A thorough review of how special education funding works in Michigan reveals the challenge of consistently and effectively providing these services. Like many other elements of school finance, special education funding is complex — revenues come from a variety of sources and are purposed for a variety of targeted programs. Altogether though, spending on these services comprise a large but difficult to measure portion of what Michigan taxpayers spend on public education.
The state’s recent $400,000 education finance study, or “adequacy study,” could not completely account for special education spending among districts, and recommended a better tracking system. Although an incomplete figure, the state reports that local districts spent $2.7 billion in 2016 providing special education services. This figure does not include certain expenses, including those already covered by federal dollars.
More than 197,000 Michigan students — about 13 percent of total public school enrollment — were classified as having special needs in 2016. The need for special services is determined by a student’s Individualized Education Plan. Most students with identified learning disabilities still spend a significant part of their time in a general classroom setting.
School districts receive a foundation allowance on behalf of each special needs student they enroll, just like they do for every other student. The foundation allowance provides schools with a minimum, per-pupil funding amount. Additional dollars help fund the special education services prescribed by a student’s IEP. But providing enough funds to cover all the special services called for by the plans for these 197,000 students is a challenge.
The bulk of the funding comes from local property taxes collected by one of Michigan’s 56 intermediate school districts. These entities are charged with overseeing and standardizing special education services among their constituent districts, and they also directly serve some special needs students. ISDs levy special education millages, one of the five types of millages they can levy on local property, to pay for the special education services they provide directly or that they pay other school districts to provide.

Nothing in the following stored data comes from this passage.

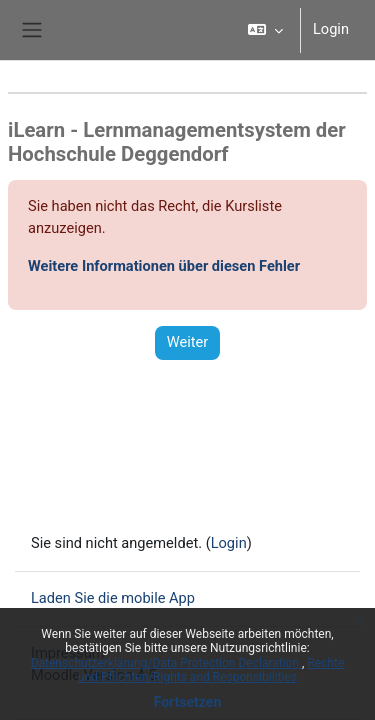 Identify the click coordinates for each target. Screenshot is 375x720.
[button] (265, 30)
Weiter (188, 342)
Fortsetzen (188, 702)
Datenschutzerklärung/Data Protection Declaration (166, 663)
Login (331, 29)
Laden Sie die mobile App (113, 598)
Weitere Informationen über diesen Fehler (164, 266)
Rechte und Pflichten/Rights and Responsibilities (211, 670) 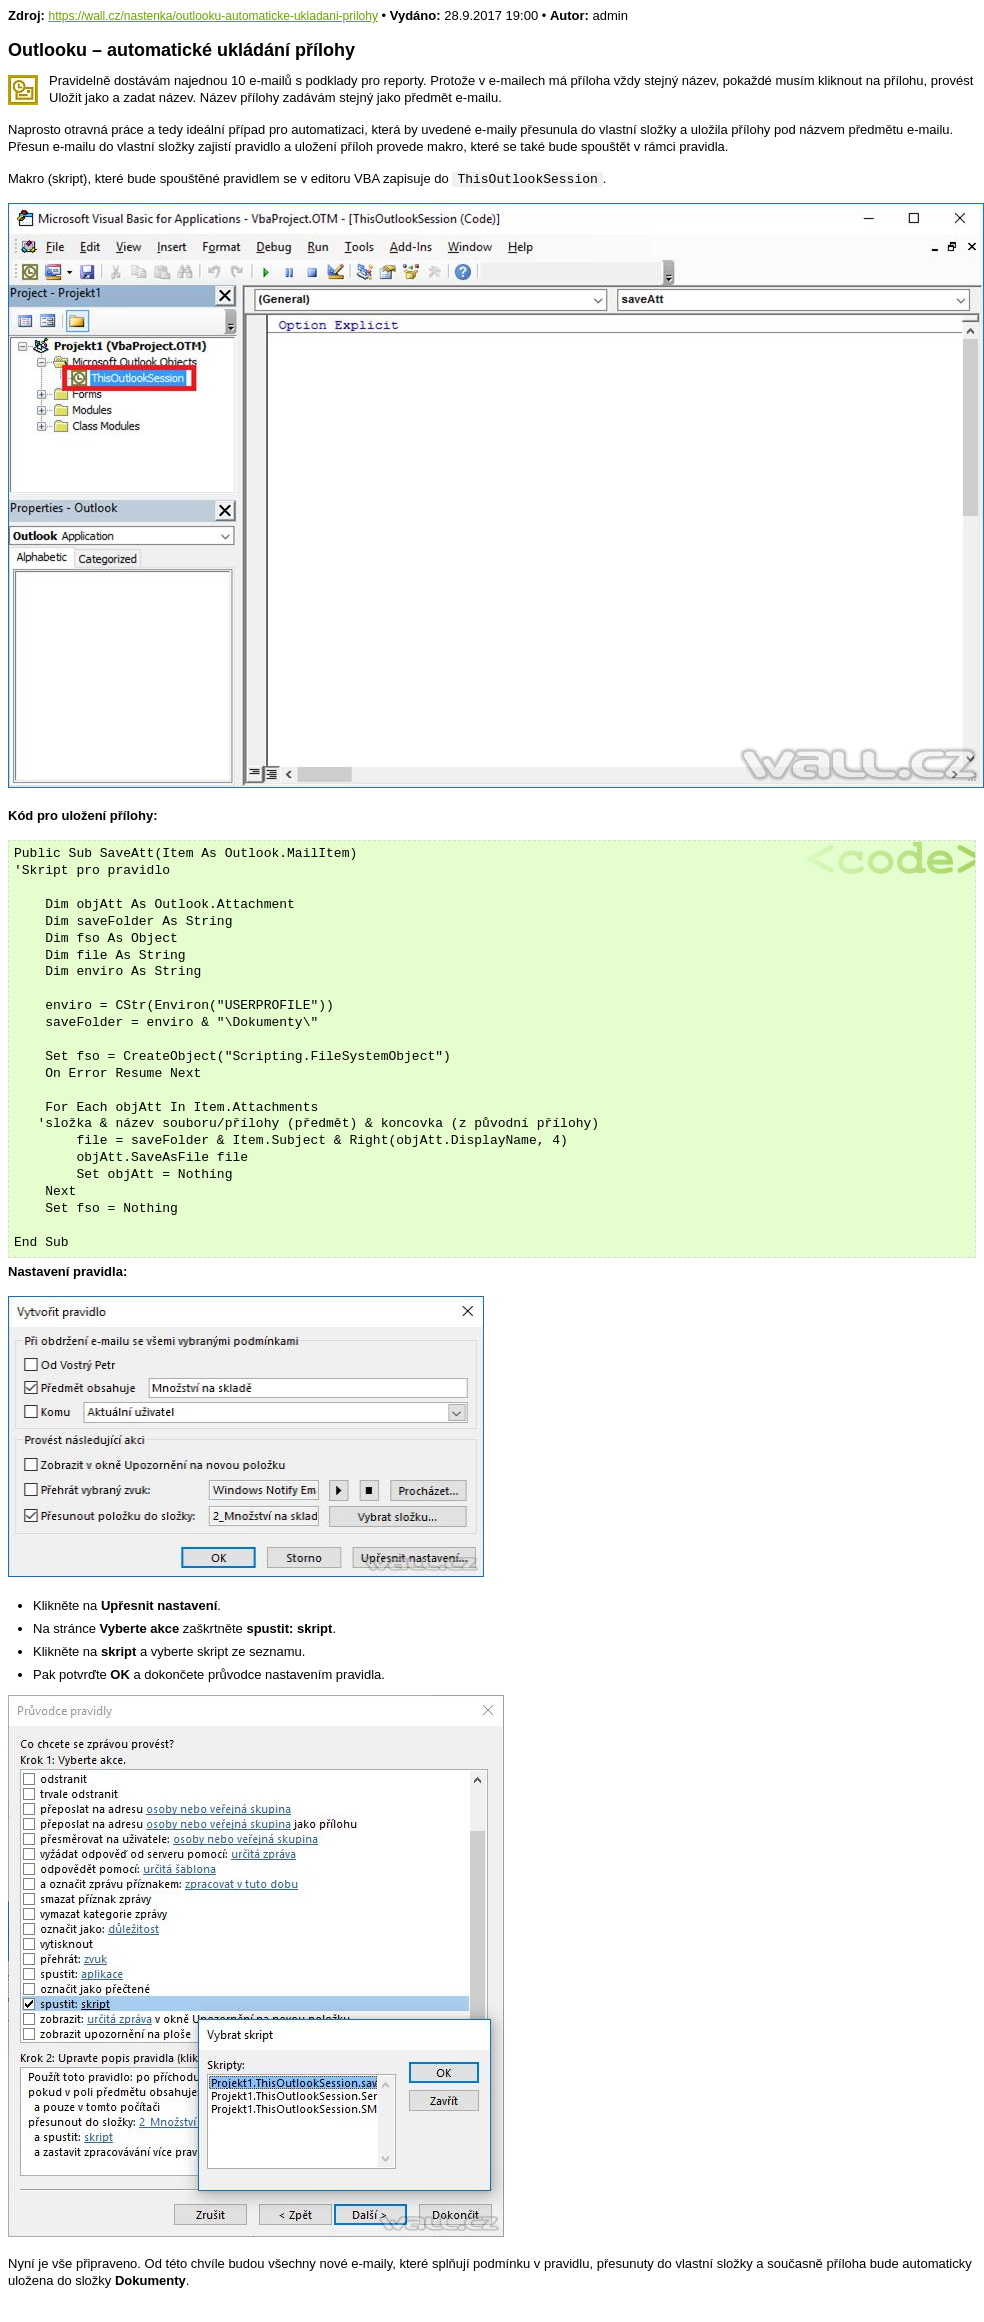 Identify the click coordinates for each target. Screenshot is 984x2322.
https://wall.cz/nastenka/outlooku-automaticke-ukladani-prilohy (213, 16)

There is a cap on what ISDs can levy for their special education millage — it cannot exceed 1.75 times their 1993 rate, as approved by local residents. Since the amount ISDs raise through these millages depends on the value of the property in their district and these values differ greatly from ISD to ISD, there can be significant disparities in special education per-pupil spending among ISDs.
State funding helps alleviate some of these disparities, yet another layer of special education funding. Supplementing ISD millage revenues, a $37.8 million categorical provides lower-funded ISDs with extra funds. ISDs receive greater payments for having less valuable property to tax and higher local tax rates.
The state makes additional payments to fund special education as a result of a Michigan Supreme Court decision in the 1990s. The court order requires the state to pay local districts and ISDs for about 70 percent of transportation-related expenses and 29 percent of all other approved, special education expenses. The state has set aside about $910 million to ensure all public schools are reimbursed at these court-ordered levels.
However, for a tiny fraction of special education students — typically those placed in an institution by a court or state agency — the state reimburses districts for 100 percent of approved expenses. This cost the state about $10 million in 2016.
A handful of districts receive another layer of funding: so-called “hold-harmless” payments. These payments guarantee that these districts’ special education funding doesn’t fall below their 1997 levels. The total hold-harmless obligation budgeted by the state for 2017 is a little more than a million dollars.
While the combination of state and local allocations outlined above represent most special education funding, federal funds support these services too. The lion’s share of federal funds for special education come from the Individuals with Disabilities Education Act and the Medicaid-funded School Based Services. Michigan’s total federal allocations for these two programs were $370 million and $110 million in 2017, respectively.
Any remaining special education costs are covered out of the general fund of a local district, charter school or ISD. Previous research has estimated that general fund dollars finance between 20 and 25 percent of these expenses. Much of the difficulty in providing a precise determination or comparison of total special education spending results from this “cross subsidy” of general-use dollars.
The complete picture of Michigan special education financing remains difficult to assess. Since these programs are largely administered and funded locally, a thorough review would require investigating each of the 56 ISDs individually and perhaps each of the 540 districts and 300 charter schools as well. Nevertheless, the many pieces of funding that can be observed highlight the difficulty of matching dollars to student needs.